So we decided to mix things up a bit and do something a little different this week. We hope you will find it helpful.

We received a submission from a fellow reader who is panicked about the recent market volatility and thought since others are likely having similar concerns and feelings that it might be helpful to share our response with all of  you. In keeping the reader anonymous, much like ourselves, we have given him an alias; “Captain Awesome”.

FI Heroes!

I’ve been reading your site from the beginning and could use some advice. The market is going nuts and I’m checking my account multiple times a day! I can’t help it; CNBC is on the whole day at work. How are you not jumping out the window? I don’t know if I should be buying or selling; I feel like I’m doing both constantly! The only stock that I made money off of is my bet on WWE (World Wrestling Entertainment)! What do I do?   – Captain Awesome



This is a short note but there is a lot to break down here.  With that said, here are a few suggestions based off of our experience and observations so far:

(Disclaimer: Remember, we are by no means financial / investment professionals so please do what feels best for you and always seek out personal investment guidance from a professional.)


1. Don’t be a day trader:

It sounds like you are trying to be a day trader!
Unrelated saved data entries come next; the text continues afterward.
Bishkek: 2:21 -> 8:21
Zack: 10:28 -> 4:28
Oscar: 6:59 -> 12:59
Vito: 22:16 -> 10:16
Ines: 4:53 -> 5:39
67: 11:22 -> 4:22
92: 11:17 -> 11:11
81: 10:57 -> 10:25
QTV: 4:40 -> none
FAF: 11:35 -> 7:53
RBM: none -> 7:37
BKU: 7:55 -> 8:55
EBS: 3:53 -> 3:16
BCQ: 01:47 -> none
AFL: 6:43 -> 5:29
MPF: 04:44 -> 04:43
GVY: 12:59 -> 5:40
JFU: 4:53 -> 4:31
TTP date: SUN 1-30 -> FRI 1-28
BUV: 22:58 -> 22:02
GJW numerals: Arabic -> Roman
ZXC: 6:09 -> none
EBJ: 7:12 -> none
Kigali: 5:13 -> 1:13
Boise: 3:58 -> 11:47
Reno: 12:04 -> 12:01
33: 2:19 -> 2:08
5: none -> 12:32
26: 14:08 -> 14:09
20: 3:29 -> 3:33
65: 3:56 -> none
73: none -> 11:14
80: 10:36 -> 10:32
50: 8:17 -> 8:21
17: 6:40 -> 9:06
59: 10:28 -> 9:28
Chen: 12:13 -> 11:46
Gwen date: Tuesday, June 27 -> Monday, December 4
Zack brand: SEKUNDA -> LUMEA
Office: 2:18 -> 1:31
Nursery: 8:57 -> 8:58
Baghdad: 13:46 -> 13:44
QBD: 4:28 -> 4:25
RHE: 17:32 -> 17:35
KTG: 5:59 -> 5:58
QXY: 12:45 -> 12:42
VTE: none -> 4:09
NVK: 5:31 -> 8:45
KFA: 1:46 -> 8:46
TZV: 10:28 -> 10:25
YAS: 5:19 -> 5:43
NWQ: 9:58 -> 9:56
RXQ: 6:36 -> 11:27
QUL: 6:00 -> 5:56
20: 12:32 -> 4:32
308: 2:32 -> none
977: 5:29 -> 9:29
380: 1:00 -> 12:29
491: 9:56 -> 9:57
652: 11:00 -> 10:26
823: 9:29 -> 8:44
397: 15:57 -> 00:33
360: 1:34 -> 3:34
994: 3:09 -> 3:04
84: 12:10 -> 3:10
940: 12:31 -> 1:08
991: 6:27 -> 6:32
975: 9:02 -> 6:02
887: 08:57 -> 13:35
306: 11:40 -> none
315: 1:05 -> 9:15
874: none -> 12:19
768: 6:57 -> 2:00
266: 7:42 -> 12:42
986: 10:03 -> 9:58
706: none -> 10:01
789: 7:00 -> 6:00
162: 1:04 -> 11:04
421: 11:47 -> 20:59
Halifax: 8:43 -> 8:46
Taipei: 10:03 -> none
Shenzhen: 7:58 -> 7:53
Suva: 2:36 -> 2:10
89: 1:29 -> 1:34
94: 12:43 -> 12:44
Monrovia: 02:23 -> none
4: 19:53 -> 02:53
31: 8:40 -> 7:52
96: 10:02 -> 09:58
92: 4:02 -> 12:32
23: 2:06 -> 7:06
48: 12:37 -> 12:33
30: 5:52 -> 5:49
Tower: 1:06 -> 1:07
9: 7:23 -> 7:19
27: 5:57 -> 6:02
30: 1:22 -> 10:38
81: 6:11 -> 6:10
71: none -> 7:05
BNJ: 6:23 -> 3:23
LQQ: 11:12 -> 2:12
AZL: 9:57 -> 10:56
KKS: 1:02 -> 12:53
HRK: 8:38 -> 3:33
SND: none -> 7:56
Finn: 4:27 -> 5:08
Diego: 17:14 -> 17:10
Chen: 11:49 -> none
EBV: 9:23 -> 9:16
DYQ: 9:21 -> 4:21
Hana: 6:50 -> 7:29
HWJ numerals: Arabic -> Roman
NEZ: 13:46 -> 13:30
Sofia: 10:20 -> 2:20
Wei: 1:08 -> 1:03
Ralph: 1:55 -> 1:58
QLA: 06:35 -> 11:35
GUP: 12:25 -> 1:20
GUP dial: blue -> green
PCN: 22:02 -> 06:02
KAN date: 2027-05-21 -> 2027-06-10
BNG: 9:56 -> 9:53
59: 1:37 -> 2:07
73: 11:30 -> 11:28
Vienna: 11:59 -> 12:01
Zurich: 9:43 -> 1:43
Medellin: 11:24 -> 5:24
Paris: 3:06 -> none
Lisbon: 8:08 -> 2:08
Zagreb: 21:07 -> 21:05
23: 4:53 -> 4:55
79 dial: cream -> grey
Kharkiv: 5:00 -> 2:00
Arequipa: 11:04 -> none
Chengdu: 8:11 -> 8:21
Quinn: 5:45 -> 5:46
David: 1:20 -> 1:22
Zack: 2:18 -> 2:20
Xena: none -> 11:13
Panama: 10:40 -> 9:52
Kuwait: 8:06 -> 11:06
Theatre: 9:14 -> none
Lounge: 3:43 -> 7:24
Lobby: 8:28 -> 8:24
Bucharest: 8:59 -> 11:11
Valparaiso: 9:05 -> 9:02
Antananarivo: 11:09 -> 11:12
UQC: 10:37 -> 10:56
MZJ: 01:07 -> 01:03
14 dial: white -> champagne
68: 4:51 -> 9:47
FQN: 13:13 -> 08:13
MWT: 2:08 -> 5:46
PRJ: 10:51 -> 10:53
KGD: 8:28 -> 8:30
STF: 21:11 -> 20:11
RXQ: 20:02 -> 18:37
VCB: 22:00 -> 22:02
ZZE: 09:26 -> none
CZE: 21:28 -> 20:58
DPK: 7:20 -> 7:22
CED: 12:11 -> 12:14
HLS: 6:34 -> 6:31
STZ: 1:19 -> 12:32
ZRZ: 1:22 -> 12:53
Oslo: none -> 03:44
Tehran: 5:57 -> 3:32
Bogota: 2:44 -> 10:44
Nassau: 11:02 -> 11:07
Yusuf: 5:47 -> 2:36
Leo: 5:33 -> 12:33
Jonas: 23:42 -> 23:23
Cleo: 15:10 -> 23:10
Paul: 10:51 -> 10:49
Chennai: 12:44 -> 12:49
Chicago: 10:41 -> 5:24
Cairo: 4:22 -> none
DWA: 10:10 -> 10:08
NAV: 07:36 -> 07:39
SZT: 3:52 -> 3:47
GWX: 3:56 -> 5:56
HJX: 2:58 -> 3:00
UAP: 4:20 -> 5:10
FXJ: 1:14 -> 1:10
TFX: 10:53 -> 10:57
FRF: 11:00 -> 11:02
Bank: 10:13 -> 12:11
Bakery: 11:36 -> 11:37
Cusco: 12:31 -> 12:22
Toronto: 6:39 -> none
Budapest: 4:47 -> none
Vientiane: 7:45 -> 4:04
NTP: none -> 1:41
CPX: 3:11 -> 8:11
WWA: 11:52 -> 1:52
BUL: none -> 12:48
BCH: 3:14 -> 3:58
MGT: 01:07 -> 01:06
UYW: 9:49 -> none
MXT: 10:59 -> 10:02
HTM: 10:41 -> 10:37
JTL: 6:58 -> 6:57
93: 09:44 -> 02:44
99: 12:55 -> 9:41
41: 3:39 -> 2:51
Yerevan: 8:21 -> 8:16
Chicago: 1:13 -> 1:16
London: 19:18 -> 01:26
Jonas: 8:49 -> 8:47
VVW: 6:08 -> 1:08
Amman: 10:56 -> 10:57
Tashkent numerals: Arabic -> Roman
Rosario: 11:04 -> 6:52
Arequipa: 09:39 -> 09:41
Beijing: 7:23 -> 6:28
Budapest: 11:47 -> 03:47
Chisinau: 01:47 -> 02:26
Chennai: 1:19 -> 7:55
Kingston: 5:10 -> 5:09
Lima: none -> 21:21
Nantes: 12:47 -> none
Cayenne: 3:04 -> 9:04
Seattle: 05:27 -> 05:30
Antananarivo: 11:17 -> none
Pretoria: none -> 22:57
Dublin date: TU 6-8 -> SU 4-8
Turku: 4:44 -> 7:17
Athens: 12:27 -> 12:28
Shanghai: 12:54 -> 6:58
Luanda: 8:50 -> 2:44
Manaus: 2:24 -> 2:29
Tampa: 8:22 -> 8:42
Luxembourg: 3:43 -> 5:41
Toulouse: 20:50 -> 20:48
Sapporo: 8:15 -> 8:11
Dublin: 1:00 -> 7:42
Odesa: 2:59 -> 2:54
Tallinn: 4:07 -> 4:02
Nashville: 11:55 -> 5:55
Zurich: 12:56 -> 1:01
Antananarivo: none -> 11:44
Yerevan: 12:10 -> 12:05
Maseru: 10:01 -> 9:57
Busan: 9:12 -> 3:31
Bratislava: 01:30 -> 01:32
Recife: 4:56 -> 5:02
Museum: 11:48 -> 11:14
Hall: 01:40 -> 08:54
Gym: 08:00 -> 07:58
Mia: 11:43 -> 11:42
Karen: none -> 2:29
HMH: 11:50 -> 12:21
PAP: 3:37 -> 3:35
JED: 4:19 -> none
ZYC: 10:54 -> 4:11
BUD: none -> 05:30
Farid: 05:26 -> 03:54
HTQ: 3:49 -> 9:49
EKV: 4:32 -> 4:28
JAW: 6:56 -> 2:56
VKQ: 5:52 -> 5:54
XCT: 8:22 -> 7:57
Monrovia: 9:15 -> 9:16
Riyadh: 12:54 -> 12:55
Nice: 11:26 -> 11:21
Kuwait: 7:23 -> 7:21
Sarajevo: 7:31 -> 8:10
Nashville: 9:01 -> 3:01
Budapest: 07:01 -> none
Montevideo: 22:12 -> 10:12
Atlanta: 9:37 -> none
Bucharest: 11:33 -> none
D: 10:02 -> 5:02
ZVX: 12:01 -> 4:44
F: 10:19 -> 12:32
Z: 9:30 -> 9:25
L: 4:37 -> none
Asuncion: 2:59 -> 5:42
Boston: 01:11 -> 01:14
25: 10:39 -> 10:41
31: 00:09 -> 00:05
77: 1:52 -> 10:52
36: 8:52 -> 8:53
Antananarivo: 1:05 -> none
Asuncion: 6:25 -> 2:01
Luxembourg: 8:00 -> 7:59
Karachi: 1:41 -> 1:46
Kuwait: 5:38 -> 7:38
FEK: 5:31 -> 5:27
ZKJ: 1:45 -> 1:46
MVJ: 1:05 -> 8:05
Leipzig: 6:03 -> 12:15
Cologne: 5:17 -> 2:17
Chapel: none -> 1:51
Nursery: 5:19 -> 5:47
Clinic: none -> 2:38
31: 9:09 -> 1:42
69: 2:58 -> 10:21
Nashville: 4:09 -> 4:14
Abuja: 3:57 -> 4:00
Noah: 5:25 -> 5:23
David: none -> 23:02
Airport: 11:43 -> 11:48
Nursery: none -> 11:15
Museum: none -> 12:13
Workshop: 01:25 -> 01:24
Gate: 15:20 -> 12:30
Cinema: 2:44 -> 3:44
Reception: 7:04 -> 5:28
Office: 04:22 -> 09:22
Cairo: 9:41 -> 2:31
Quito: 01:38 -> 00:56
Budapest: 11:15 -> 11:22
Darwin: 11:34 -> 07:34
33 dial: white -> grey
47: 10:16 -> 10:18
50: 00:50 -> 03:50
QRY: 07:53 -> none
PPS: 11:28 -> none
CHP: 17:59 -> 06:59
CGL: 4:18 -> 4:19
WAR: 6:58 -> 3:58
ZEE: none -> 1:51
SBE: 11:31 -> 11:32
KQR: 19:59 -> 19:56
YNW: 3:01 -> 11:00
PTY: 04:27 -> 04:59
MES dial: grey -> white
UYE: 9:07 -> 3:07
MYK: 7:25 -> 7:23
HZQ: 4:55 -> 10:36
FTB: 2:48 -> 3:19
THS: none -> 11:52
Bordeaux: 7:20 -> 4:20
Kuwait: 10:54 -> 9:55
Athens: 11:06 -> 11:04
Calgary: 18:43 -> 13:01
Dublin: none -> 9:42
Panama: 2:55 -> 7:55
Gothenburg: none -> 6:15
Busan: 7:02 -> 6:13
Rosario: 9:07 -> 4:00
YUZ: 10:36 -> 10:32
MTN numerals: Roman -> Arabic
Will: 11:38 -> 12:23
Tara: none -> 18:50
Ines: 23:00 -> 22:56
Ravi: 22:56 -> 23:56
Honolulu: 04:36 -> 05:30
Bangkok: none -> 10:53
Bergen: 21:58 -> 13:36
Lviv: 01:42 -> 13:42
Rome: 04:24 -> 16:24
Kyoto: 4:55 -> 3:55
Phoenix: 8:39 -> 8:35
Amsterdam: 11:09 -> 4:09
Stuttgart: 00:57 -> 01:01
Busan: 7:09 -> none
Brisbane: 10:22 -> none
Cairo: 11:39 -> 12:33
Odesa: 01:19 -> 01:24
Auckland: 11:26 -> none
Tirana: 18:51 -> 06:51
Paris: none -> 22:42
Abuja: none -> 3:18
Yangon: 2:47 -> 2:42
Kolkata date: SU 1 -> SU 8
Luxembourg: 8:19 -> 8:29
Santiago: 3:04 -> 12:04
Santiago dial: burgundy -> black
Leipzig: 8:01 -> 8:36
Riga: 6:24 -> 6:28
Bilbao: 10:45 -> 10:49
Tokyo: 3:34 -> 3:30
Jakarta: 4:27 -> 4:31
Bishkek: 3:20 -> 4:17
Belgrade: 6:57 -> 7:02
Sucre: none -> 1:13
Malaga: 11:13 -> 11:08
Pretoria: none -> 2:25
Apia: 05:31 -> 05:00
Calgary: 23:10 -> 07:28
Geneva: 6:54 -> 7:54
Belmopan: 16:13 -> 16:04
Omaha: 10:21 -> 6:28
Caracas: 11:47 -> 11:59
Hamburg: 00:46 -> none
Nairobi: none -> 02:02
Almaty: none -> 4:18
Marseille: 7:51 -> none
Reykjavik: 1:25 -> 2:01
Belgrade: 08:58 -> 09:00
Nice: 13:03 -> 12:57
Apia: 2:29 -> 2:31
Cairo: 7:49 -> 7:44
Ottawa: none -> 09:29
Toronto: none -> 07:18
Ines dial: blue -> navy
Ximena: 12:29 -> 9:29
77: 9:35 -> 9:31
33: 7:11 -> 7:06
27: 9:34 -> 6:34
This is not something we recommend for the every day average investor and here’s why.
By riding the emotional roller-coaster with the big numbers changing every day, you are causing yourself a lot of unnecessary stress. There are investment departments with entire teams of analysts studying the market every day at all hours of the day. Not only do they have the manpower advantage, they have the technological advantage over you. They have massive systems analyzing everything from Twitter trends to weather patterns.Also, more than half the trades that are made in any given day are not triggered by a human. Bots are not emotional and will make a trade in a microsecond. No human can beat that. In fact, some institutions consider it a competitive advantage to physically move their offices 500 feet closer to an exchange so that their bots can transmit their trades a fraction of a fraction of a second faster! How could you or I with our monkey brains ever have a serious chance of outperforming them? Without a massive amount of luck, we cannot.And lastly, even if you “win”, you still have to pay higher taxes over someone who holds their stocks for a longer period of time.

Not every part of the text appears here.